Consider other perspectives, but don’t forget history

Let me be clear: I like Bernie Sanders in general. I voted for him over Hillary Clinton, and if I could have ranked my ballot, I would have put him as my second choice in 2020 after Elizabeth Warren. I agree with the results of his decision to support Ukraine and push for a two-state solution in Israel regardless of whether Bibi supports it or not, and he never has and never will.

But I fundamentally disagree with how Bernie Sanders got to his conclusion to support Ukraine. This is mostly in response to claims he made in this article by The Nation. I recommend reading it.

Bernie Sanders says the following:

I know it is not very popular in Washington to consider the perspectives of our adversaries, but I think it is important in formulating good policy.
One of the precipitating factors of this crisis, at least from Russia’s perspective, is the prospect of an enhanced security relationship between Ukraine and the United States and Western Europe, including what Russia sees as the threat of Ukraine joining the North Atlantic Treaty Alliance (NATO), a military alliance originally created in 1949 to confront the Soviet Union.

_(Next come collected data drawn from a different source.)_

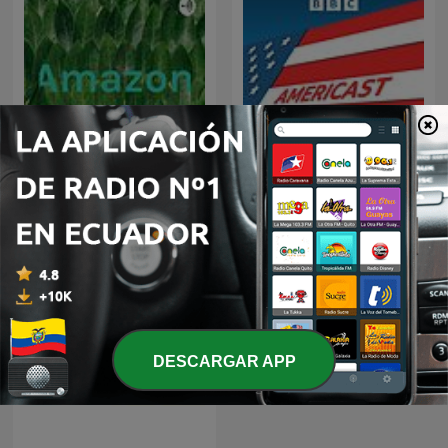
Amazon
Americast
DESCARGAR APP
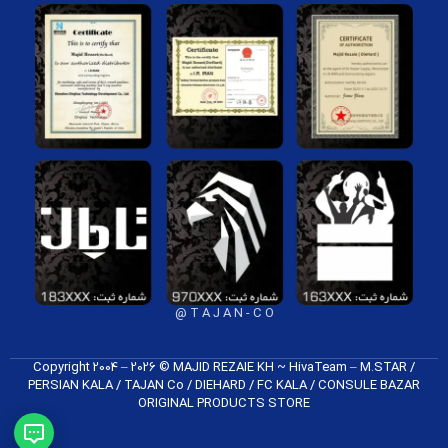
T A J A N - C O @
Copyright 2004 – 2026 © MAJID REZAIE KH ~ HivaTeam – M.STAR /
PERSIAN KALA / TAJAN Co / DIEHARD / FC K​ALA / CONSULE BAZAR
ORIGINAL PRODUCTS​ STORE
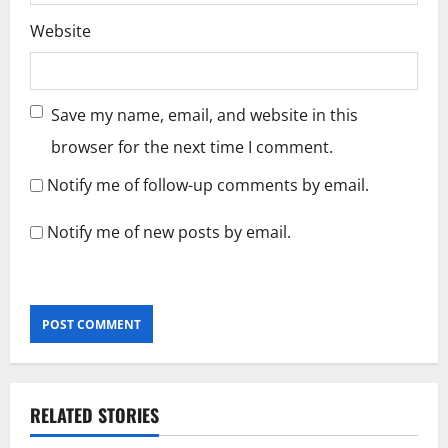
Website
Save my name, email, and website in this
browser for the next time I comment.
Notify me of follow-up comments by email.
Notify me of new posts by email.
RELATED STORIES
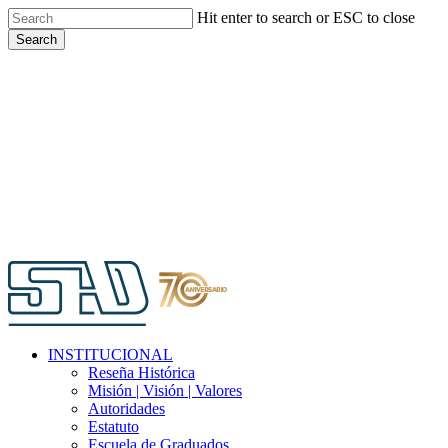
Skip
Hit enter to search or ESC to close
to
Search
main
Close
content
Search
Menu
INSTITUCIONAL
Reseña Histórica
Misión | Visión | Valores
Autoridades
Estatuto
Escuela de Graduados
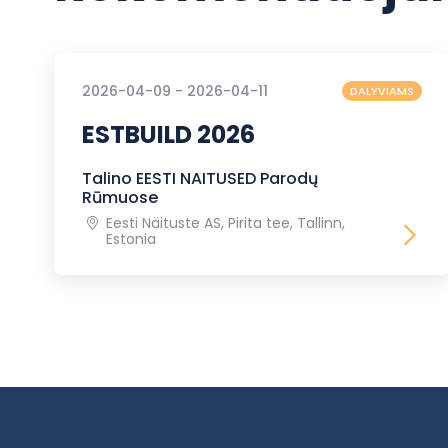
2026-04-09 - 2026-04-11
DALYVIAMS
ESTBUILD 2026
Talino EESTI NAITUSED Parodų
Rūmuose
Eesti Näituste AS, Pirita tee, Tallinn,
Estonia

He references former defense secretary William Perry, who was the Secretary of Defense under Bill Clinton.

In the last few years, most of the blame can be pointed at the actions that Putin has taken. But in the early years I have to say that the United States deserves much of the blame. Our first action that really set us off in a bad direction was when NATO started to expand, bringing in eastern European nations, some of them bordering Russia.

I disagree with his choice of words here, and William Perry is simply wrong about the reasons why countries wanted to join NATO as soon as they could in the 1990s and 2000s. Both officials forget what happened between 1945 and 1949.

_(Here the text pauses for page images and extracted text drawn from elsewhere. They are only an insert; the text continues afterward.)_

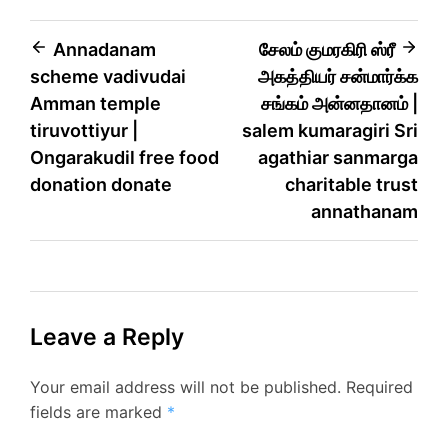
Annadanam
சேலம் குமரகிரி ஸ்ரீ
scheme vadivudai
அகத்தியர் சன்மார்க்க
Amman temple
சங்கம் அன்னதானம் |
tiruvottiyur |
salem kumaragiri Sri
Ongarakudil free food
agathiar sanmarga
donation donate
charitable trust
annathanam
Leave a Reply
Your email address will not be published.
Required
fields are marked
*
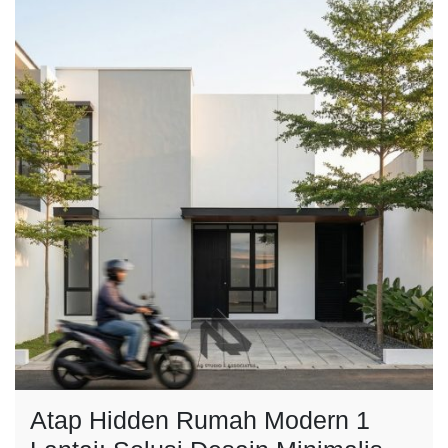
Atap Hidden Rumah Modern 1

I have already written out the history of why NATO exists in my article But Why NATO?, which outlines how the Soviet Union, through fraudulent elections, coups, and invasions, conquered Eastern Europe.

One cannot understand the reason why NATO exists without fully recognizing the reason why NATO was started in the first place.

This is where Bernie Sanders and the rest of the American political elite get history wrong. Ukraine is no more part of Russia than East Germany. Russia has no right to Ukraine. Russia has no right to Chechnya. Russia has no right to Georgia.

Joining NATO is a choice made by sovereign states. Joining the Warsaw Pact was done by gunpoint.

The two could not possibly be more different.

Bernie needs to get his telling of history right.